Хмурый и неразговорчивый слуга англичанина вынес из дома большой кувшин с горячей водой, кусок мыла и медный тазик. Потом он принес относительно чистые штаны и холщовую матросскую рубашку.
– Сэр, – сказал он, – снимите ваше белье, оно нуждается в стирке. Наденьте пока во это.
Помывшись и приведя себя в относительный порядок, я в сопровождении Джона направился в дом. На крыльце я услышал раздававшиеся из сарая мужское пыхтение и жалобные женские стоны – похоже, что поляки все же решили немного развлечься с Елизаветой.

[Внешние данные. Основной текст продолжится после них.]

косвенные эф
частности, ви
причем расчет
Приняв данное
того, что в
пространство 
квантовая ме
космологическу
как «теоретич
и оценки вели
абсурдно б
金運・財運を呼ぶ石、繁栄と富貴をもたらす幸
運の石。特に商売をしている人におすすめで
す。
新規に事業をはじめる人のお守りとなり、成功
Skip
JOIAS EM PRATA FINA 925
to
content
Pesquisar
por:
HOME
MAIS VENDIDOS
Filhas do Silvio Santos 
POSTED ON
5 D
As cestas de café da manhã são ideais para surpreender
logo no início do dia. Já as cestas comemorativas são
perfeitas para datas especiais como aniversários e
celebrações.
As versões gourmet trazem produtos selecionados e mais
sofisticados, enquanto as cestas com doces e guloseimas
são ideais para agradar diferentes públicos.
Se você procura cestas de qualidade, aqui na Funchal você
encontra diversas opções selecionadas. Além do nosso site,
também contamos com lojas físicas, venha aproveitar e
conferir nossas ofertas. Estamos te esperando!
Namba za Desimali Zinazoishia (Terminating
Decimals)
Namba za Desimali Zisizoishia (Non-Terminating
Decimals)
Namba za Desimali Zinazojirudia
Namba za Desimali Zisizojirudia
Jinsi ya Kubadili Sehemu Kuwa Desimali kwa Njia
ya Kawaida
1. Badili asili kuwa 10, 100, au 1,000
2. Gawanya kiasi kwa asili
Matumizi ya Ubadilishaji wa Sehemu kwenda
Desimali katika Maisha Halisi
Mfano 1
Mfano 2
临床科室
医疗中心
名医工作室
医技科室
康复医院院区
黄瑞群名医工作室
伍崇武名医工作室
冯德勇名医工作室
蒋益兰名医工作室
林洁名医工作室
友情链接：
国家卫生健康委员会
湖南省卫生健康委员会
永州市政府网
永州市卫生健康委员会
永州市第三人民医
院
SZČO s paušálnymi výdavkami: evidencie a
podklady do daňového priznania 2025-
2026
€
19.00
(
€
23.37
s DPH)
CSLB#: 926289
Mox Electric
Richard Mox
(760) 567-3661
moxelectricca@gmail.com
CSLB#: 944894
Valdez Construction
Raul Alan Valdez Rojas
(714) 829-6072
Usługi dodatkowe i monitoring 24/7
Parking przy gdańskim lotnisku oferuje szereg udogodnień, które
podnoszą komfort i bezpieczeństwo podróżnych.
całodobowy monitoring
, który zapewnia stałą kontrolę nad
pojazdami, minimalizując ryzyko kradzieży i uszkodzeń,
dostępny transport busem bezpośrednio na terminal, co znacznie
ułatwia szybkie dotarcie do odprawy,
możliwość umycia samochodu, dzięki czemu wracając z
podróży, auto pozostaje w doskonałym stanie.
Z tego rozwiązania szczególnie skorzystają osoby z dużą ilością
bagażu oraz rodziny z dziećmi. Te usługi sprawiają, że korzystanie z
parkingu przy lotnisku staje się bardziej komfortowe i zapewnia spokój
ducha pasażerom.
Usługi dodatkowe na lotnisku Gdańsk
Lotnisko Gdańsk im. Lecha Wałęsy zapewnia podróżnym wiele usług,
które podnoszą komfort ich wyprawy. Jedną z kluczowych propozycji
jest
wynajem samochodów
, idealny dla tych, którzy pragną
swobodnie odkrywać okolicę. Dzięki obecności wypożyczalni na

Я остановился и начал прикидывать – не дать ли мне по морде Джону, забрать у него торчащий за поясом короткоствольный капсюльный пистолет и пойти разобраться с похотливыми пшеками. Но Джон, словно уловив мои мысли, сделал шаг назад, положил руку на свой «кольт», или как он там называется, и сделал жест рукой, дескать, не стой, заходи. Я вздохнул и переступил порог дома. Следом за мной вошли двое мордоворотов.
Меня провели в маленькую финскую горницу с бревенчатыми стенами и двумя небольшими окнами. О том, чтобы выбраться через них наружу, не могло быть и речи – я бы застрял в оконных проемах, как Винни-Пух после памятного визита к Кролику. Посредине стоял грубый дощатый стол, накрытый на две персоны. Мне указали на место в углу, а сам хозяин уселся напротив меня. Один из мордоворотов занял место у выхода, а другой встал за моим стулом. Когда я взглянул на него, англичанин усмехнулся.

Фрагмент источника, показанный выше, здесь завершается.